Sign in to view source links and access this dataset
Description
16,130 images and 1,353 human-annotated multiple-choice questions across 9 distinct scenarios form this benchmark for evaluating vision-centric multimodal retrieval-augmented generation (RAG) abilities in Large Vision Language Models (LVLMs). The dataset, named MRAG-Bench, was created by uclanlp and last updated on November 5, 2024. It provides a systematic evaluation framework for both open-source and proprietary models.
Use Cases
Benchmarking the vision-centric RAG performance of Large Vision Language Models based on the 9 distinct scenarios.

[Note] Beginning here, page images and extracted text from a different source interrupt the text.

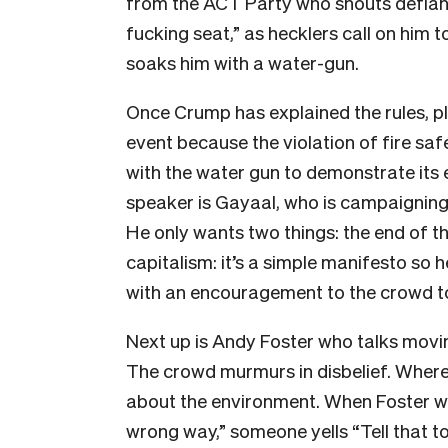
from the ACT Party who shouts defiantl
fucking seat,” as hecklers call on him
soaks him with a water-gun.
Once Crump has explained the rules, pl
event because the violation of fire sa
with the water gun to demonstrate its e
speaker is Gayaal, who is campaigning 
He only wants two things: the end of t
capitalism: it’s a simple manifesto so h
with an encouragement to the crowd to 
Next up is Andy Foster who talks movin
The crowd murmurs in disbelief. Where
about the environment. When Foster w
wrong way,” someone yells “Tell that to 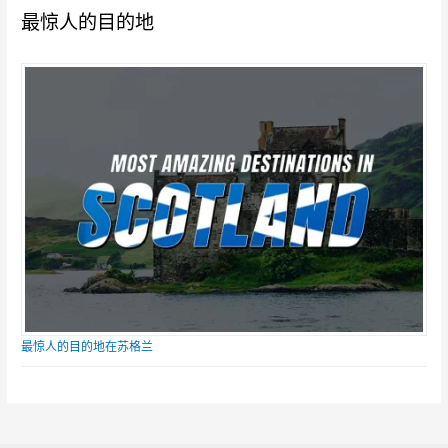
最惊人的目的地
最惊人的目的地在苏格兰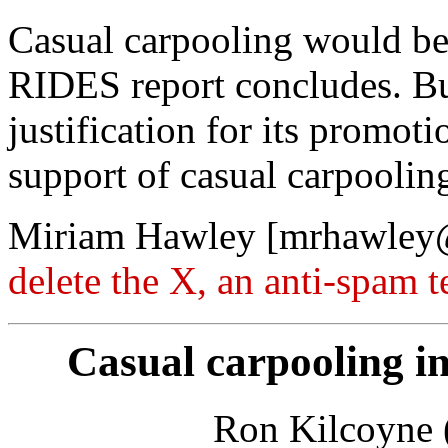
Casual carpooling would be d
RIDES report concludes. But
justification for its promoti
support of casual carpoolin
Miriam Hawley [mrhawle
delete the X, an anti-spam 
Casual carpooling in
Ron Kilcoyne (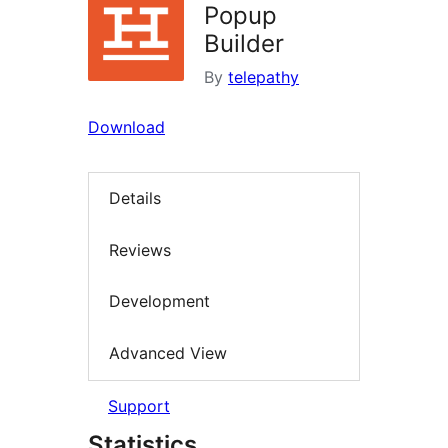
Popup
Builder
By
telepathy
Download
Details
Reviews
Development
Advanced View
Support
Statistics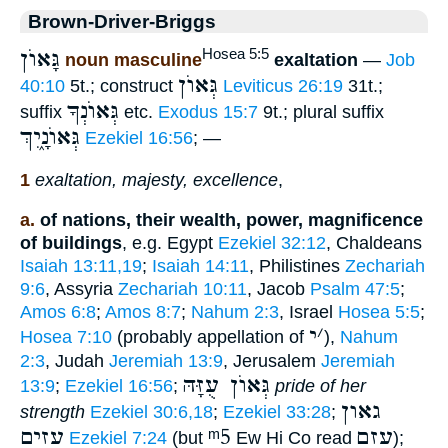
Brown-Driver-Briggs
גָּאוֺן
Hosea 5:5
noun masculine
exaltation
—
Job
גְּאוֺן
40:10
5t.; construct
Leviticus 26:19
31t.;
גְּאוֺנְךָ
suffix
etc.
Exodus 15:7
9t.; plural suffix
גְּאוֺנָ֑יִךְ
Ezekiel 16:56
; —
1
exaltation, majesty, excellence
,
a.
of nations, their wealth, power, magnificence
of buildings
, e.g. Egypt
Ezekiel 32:12
, Chaldeans
Isaiah 13:11,19
;
Isaiah 14:11
, Philistines
Zechariah
9:6
, Assyria
Zechariah 10:11
, Jacob
Psalm 47:5
;
Amos 6:8
;
Amos 8:7
;
Nahum 2:3
, Israel
Hosea 5:5
;
י
׳
Hosea 7:10
(probably appellation of
),
Nahum
2:3
, Judah
Jeremiah 13:9
, Jerusalem
Jeremiah
גְּאוֺן עֻזָּהּ
13:9
;
Ezekiel 16:56
;
pride of her
גאון
strength
Ezekiel 30:6,18
;
Ezekiel 33:28
;
עזים
ᵐ5
עזם
Ezekiel 7:24
(but
Ew Hi Co read
);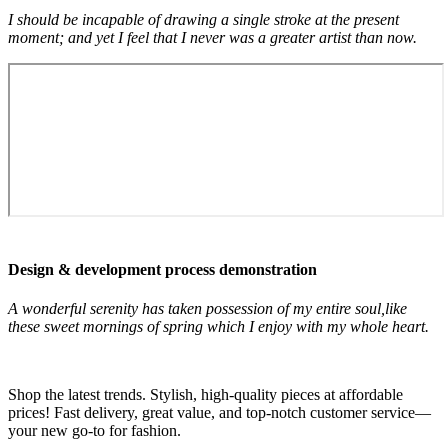
I should be incapable of drawing a single stroke at the present
moment; and yet I feel that I never was a greater artist than now.
Design & development process demonstration
A wonderful serenity has taken possession of my entire soul,like
these sweet mornings of spring which I enjoy with my whole heart.
Shop the latest trends. Stylish, high-quality pieces at affordable
prices! Fast delivery, great value, and top-notch customer service—
your new go-to for fashion.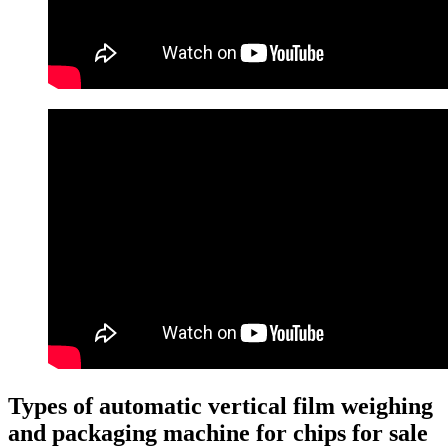
Types of automatic vertical film weighing
and packaging machine for chips for sale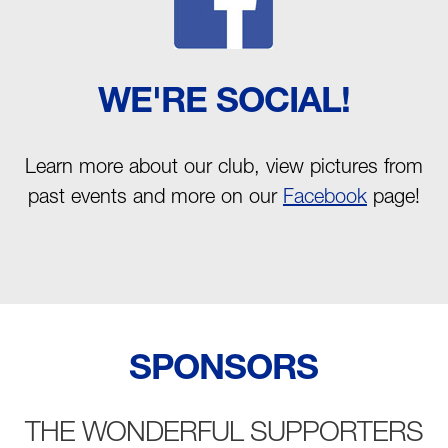
WE'RE SOCIAL!
Learn more about our club, view pictures from
past events and more on our
Facebook
page!
SPONSORS
THE WONDERFUL SUPPORTERS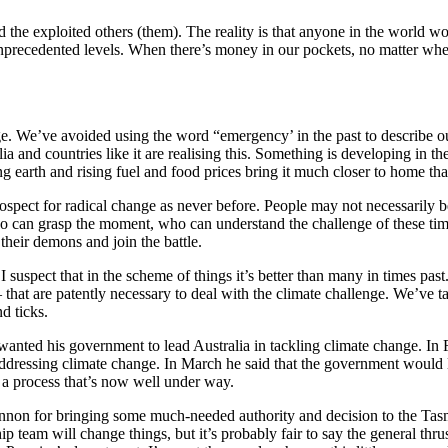
and the exploited others (them). The reality is that anyone in the worl
nprecedented levels. When there’s money in our pockets, no matter where
nge. We’ve avoided using the word “emergency’ in the past to describe ou
a and countries like it are realising this. Something is developing in th
ing earth and rising fuel and food prices bring it much closer to home t
ospect for radical change as never before. People may not necessarily
ho can grasp the moment, who can understand the challenge of these time
their demons and join the battle.
uspect that in the scheme of things it’s better than many in times past.
– that are patently necessary to deal with the climate challenge. We’ve t
nd ticks.
nted his government to lead Australia in tackling climate change. In 
 addressing climate change. In March he said that the government would le
– a process that’s now well under way.
nnon for bringing some much-needed authority and decision to the Ta
ip team will change things, but it’s probably fair to say the general thr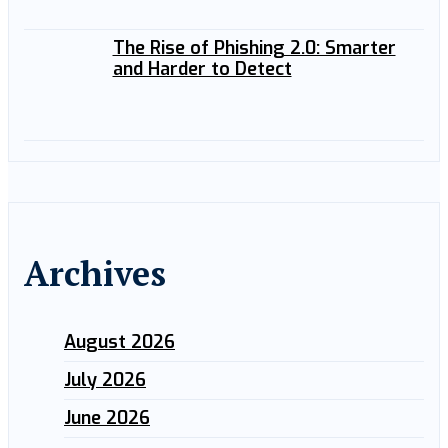
The Rise of Phishing 2.0: Smarter
and Harder to Detect
Archives
August 2026
July 2026
June 2026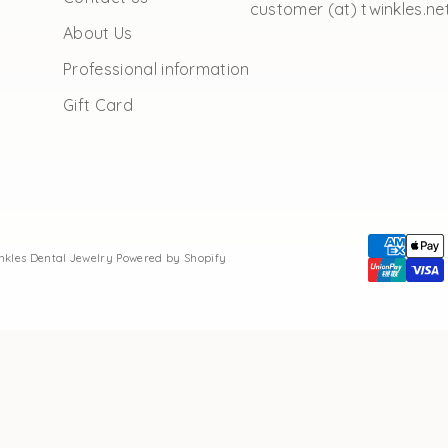
customer (at) twinkles.ne
About Us
Professional information
Gift Card
inkles Dental Jewelry
Powered by Shopify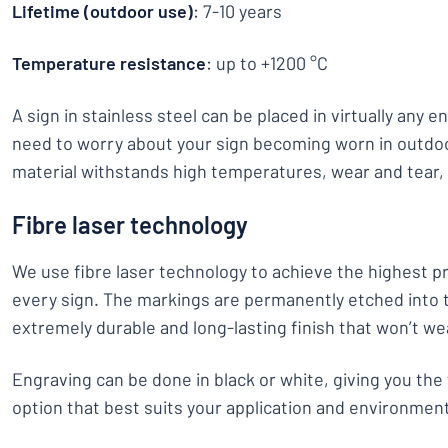
Lifetime (outdoor use)
: 7-10 years
Temperature resistance
: up to +1200 °C
A sign in stainless steel can be placed in virtually any 
need to worry about your sign becoming worn in outdo
material withstands high temperatures, wear and tear,
Fibre laser technology
We use fibre laser technology to achieve the highest pr
every sign. The markings are permanently etched into t
extremely durable and long-lasting finish that won’t we
Engraving can be done in black or white, giving you the 
option that best suits your application and environmen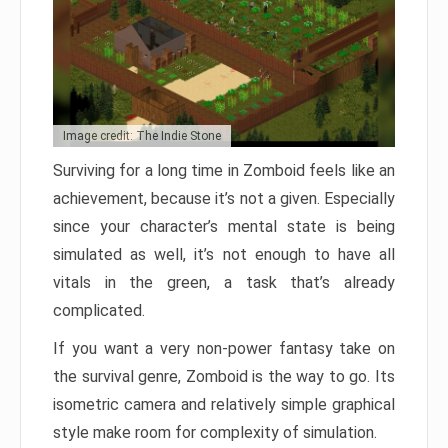
Image credit: The Indie Stone
Surviving for a long time in Zomboid feels like an
achievement, because it’s not a given. Especially
since your character’s mental state is being
simulated as well, it’s not enough to have all
vitals in the green, a task that’s already
complicated.
If you want a very non-power fantasy take on
the survival genre, Zomboid is the way to go. Its
isometric camera and relatively simple graphical
style make room for complexity of simulation.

Evaluating model retrieval and generation accuracy using the 1,353 human-annotated multiple-choice questions.
Comparing the capabilities of different multimodal architectures, as the description mentions evaluation of 10 open-source and 4 proprietary models.
Strengths
Contains 16,130 images, providing a substantial visual corpus for evaluation.
Includes 1,353 human-annotated multiple-choice questions, offering a structured test set.
Covers 9 distinct scenarios, suggesting a systematic approach to evaluating different RAG abilities.
Limitations
Column-level documentation is absent; field semantics must be inferred after download.
Row count is unknown, which may limit suitability assessment for specific training or validation splits.
Description metadata is limited; actual data quality and format require manual inspection after download.
Provenance
Source
uclanlp via Hugging Face
Collection Method
Human-annotated, as indicated by the description of multiple-choice questions.
Freshness
Last updated 2024-11-05 18:44:48; freshness should be verified.
License is unknown; users should verify terms of use before downloading.